The government also did not care for Bernard von NotHaus' politics and planned use for the coins.  Mr. NotHaus clearly wished to place the coins into circulation to compete with US coinage.  When the government called his coins "counterfeit" he filed suit against the government.  The government is clearly threatened by any introduction of alternate currency.  Anne Thomkins, the US attorney called the liberty dollar "a unique form of domestic terrorism." and called it a "challenge to the legitimacy of our democratic form of government."

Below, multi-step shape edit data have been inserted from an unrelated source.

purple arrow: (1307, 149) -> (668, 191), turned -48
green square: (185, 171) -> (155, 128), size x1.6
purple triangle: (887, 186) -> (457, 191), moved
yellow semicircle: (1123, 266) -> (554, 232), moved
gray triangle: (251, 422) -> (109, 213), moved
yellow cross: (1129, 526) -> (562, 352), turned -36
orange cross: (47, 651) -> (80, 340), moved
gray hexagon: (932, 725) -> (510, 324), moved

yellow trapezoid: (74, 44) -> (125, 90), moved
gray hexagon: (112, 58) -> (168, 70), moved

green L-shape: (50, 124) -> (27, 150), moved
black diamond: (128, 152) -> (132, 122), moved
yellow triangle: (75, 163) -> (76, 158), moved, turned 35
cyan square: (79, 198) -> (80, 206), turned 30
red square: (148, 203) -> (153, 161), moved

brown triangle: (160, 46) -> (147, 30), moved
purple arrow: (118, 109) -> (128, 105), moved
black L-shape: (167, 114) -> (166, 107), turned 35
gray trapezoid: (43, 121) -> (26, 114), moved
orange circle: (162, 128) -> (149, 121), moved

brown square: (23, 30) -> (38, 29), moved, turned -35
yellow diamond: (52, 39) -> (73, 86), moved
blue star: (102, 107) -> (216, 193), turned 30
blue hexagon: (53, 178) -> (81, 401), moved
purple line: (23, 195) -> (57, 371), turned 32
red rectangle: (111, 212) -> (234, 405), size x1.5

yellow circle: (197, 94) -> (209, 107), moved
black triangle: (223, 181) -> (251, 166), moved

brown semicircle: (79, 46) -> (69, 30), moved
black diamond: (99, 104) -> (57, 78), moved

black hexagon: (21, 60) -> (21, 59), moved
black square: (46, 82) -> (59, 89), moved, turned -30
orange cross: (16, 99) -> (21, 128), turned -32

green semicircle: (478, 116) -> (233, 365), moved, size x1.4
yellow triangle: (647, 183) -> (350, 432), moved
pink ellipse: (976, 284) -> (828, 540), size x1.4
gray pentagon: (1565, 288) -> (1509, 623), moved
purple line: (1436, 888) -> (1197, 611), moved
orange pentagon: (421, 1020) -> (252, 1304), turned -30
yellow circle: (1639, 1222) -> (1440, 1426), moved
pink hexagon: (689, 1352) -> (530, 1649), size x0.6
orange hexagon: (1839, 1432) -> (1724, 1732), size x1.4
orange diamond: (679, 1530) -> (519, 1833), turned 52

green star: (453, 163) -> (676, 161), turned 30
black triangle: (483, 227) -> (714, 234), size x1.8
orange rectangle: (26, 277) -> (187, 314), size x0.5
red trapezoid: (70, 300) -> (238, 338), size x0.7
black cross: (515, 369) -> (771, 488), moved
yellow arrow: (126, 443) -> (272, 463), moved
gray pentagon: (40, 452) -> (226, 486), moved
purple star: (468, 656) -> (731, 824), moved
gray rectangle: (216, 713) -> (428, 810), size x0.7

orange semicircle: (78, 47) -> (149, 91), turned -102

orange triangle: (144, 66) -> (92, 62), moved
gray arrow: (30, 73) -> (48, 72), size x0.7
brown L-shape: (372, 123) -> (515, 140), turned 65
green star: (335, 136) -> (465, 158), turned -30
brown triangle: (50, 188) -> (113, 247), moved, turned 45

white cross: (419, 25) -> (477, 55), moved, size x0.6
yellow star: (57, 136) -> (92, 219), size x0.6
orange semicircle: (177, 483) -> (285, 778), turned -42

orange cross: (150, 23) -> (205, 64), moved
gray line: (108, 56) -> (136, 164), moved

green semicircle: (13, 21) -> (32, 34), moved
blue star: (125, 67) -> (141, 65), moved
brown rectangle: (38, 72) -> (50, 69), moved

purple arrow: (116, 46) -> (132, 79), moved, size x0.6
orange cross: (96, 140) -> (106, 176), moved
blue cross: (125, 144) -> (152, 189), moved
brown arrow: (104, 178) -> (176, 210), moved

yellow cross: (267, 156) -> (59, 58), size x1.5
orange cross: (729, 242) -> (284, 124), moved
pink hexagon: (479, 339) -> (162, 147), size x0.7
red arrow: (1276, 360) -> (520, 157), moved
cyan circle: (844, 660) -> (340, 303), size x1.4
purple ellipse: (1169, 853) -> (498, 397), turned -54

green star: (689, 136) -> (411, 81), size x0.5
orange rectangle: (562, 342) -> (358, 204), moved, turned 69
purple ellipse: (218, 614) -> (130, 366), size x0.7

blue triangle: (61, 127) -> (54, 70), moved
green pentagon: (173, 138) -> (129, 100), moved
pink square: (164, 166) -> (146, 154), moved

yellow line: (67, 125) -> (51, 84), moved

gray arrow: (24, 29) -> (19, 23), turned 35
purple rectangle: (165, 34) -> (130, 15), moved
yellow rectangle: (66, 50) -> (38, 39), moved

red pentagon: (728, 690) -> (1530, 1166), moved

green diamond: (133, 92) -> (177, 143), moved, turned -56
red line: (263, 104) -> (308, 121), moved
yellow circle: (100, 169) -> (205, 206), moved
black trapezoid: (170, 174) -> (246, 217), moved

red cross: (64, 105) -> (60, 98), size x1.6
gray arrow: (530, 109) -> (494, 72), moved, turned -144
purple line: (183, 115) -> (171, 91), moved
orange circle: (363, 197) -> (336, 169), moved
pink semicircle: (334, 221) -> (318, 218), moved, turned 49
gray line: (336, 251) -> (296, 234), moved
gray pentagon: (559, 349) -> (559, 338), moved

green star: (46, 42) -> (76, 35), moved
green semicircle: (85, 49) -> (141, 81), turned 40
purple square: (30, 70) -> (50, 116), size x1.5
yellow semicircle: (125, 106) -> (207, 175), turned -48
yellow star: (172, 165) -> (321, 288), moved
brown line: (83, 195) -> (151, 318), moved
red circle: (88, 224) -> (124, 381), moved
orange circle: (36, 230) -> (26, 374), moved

The government would prefer that there be no discussion of alternate currencies.  They ordered the shutdown of the website  Von NotHaus' book,The Liberty Dollar SOLUTION To the Federal Reserve is still available, but in short supply.  

Is the liberty dollar a true threat to our democracy.  Despite Ms.Thomkins hyperbole, I hope our democracy is not that weak.

The initial seizure of the coins and the subsequent conviction caused the price of the coins to skyrocket. It is still possible to purchase a Liberty dollar coin.  Yes, nothing increases interest and value more than the government banning something.  Liberty dollar collectors may need to feel slightly nervous.  Are they possessing counterfeit coins?  Will the federal government target collectors?

Whatever happens, the Liberty dollar is sure to have its place in US numismatic history along with other privately minted coins such as the Hard Times Tokens and Mormon gold coins.